_Task requirements_.
Return every line below in which "statt" appears.

Transcribed page contents:
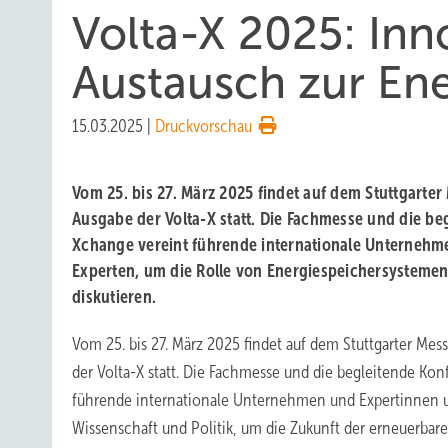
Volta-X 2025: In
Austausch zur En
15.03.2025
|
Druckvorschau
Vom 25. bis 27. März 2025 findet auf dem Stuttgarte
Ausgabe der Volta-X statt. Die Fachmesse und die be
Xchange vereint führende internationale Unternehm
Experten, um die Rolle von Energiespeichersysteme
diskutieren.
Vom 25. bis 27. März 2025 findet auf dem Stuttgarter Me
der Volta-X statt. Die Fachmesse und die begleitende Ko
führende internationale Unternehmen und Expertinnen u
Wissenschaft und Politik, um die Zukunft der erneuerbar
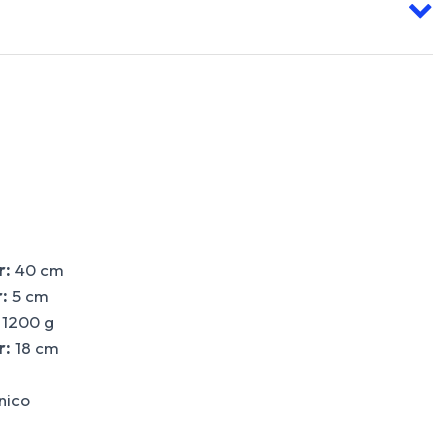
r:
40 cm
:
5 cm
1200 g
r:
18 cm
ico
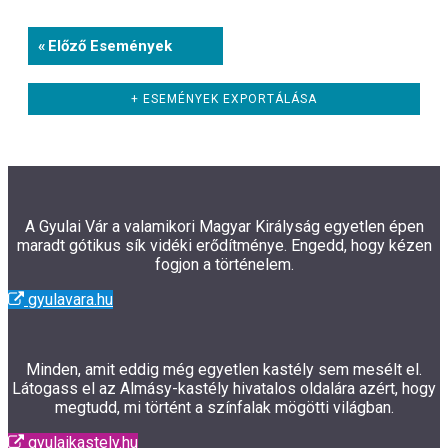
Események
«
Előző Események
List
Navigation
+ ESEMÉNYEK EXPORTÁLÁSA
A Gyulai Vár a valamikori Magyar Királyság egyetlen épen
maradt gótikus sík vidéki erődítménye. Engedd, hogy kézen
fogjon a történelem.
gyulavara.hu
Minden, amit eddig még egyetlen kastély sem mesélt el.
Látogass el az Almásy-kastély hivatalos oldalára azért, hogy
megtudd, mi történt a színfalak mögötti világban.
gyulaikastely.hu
---
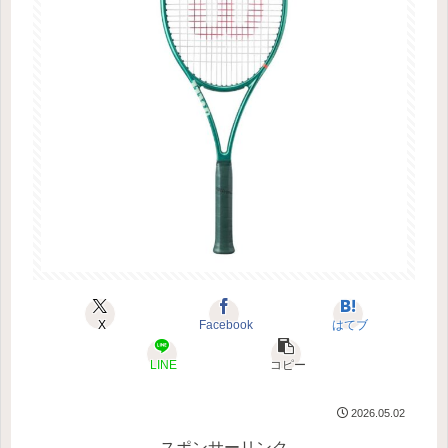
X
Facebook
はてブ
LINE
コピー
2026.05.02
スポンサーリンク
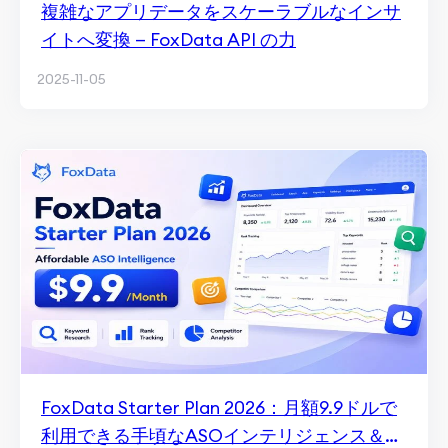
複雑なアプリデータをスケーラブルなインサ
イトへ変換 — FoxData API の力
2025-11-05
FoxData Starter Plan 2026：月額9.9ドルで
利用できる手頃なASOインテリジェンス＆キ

_Answer below_.
Ausgabe der Volta-X statt. Die Fachmesse und die be
der Volta-X statt. Die Fachmesse und die begleitende Ko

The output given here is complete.